It's right that every element of dict is `malloc`'d and so theoretically they are not lost. But `dict` itself being the array of pointers to the elements addresses is lost and so you have no defined way to access the allocated memory after `load()` has finished. It may happen that the part of the stack where they have been stored is not yet overwritten and so your program seems to work correctly but you must not assume that – Ingo Leonhardt Jun 30 '15 at 12:18
So I can't lose target elements (strings) because they're `malloc`'d, but I can lose `dict`'s elements (pointers to `malloc`'d space) and thus get an undefined data while using array pointer arithmetic: (`*(ptr + i)` or `aray[]`) even if I start with right pointer (`dict` or `dict[0]`). – aikrikunov95 Jun 30 '15 at 13:22
1

correct; and even for `dict[0]` it's not guaranteed to have the correct value after leaving `load()` – Ingo Leonhardt Jun 30 '15 at 13:29

score 0 · Accepted Answer · answered Jun 30 '15 at 14:02

Problem explained (inspired by @Ingo Leonhardt)

Problem here:

char *dict[dict_size];

With such a declaration memory for array was allocated automatically (it's untouchable only in load()) and after load() call dict's memory is accessible for overwriting.
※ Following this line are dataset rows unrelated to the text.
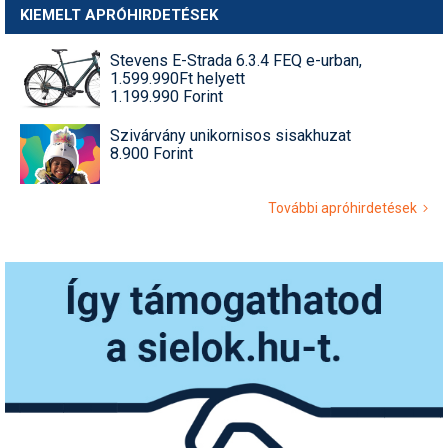
KIEMELT APRÓHIRDETÉSEK
Stevens E-Strada 6.3.4 FEQ e-urban,
1.599.990Ft helyett
1.199.990 Forint
Szivárvány unikornisos sisakhuzat
8.900 Forint
További apróhirdetések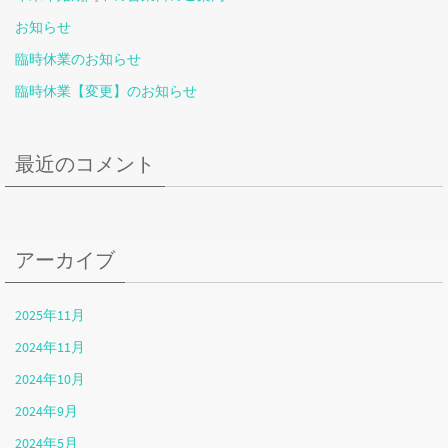
お知らせ
臨時休業のお知らせ
臨時休業【変更】のお知らせ
最近のコメント
アーカイブ
2025年11月
2024年11月
2024年10月
2024年9月
2024年5月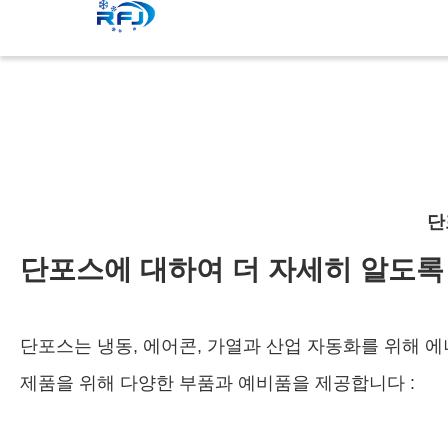
단
단포스에 대하여 더 자세히 알도록
단포스는 냉동, 에어콘, 가열과 산업 자동화를 위해 
제품을 위해 다양한 부품과 예비품을 제공합니다 :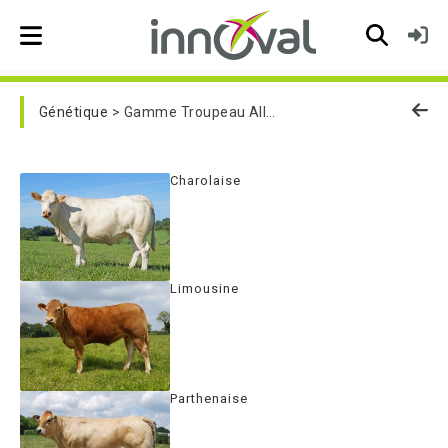
Skip to main navigation
Génétique
Gamme Troupeau Allaitant
Charolaise
Limousine
Parthenaise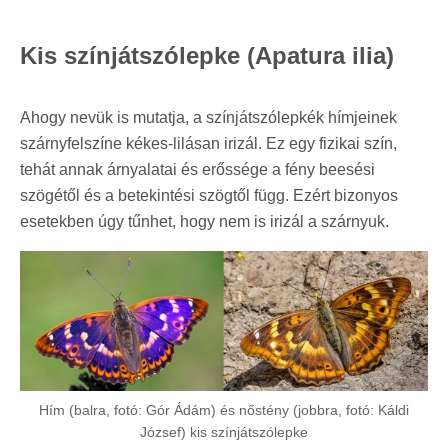
Kis színjátszólepke (Apatura ilia)
Ahogy nevük is mutatja, a színjátszólepkék hímjeinek
szárnyfelszíne kékes-lilásan irizál. Ez egy fizikai szín,
tehát annak árnyalatai és erőssége a fény beesési
szögétől és a betekintési szögtől függ. Ezért bizonyos
esetekben úgy tűnhet, hogy nem is irizál a szárnyuk.
Hím (balra, fotó: Gór Ádám) és nőstény (jobbra, fotó: Káldi
József) kis színjátszólepke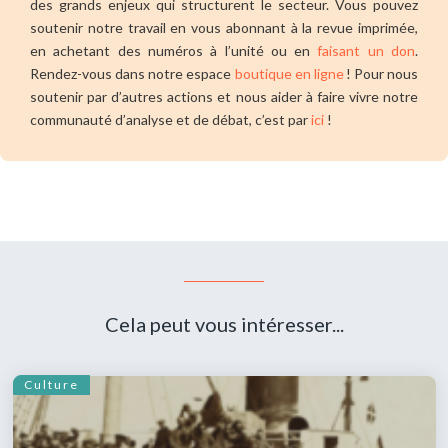
des grands enjeux qui structurent le secteur. Vous pouvez
soutenir notre travail en vous abonnant à la revue imprimée,
en achetant des numéros à l’unité ou en
faisant un don
.
Rendez-vous dans notre espace
boutique en ligne
! Pour nous
soutenir par d’autres actions et nous aider à faire vivre notre
communauté d’analyse et de débat, c’est par
ici
!
Cela peut vous intéresser...
Culture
It seems that overwriting takes place somewhere in the end of the program (accidentally).

Solution (inspired by @iharob)

char **dict = malloc((1 + dict_size) * sizeof(*dict));

Thus I dynamically allocate memory for dict (untouchable until end of program or free(global_dict))

P.S. I agree that global variables're dangerous, but solving problem with such a design's a constraint of the assignment.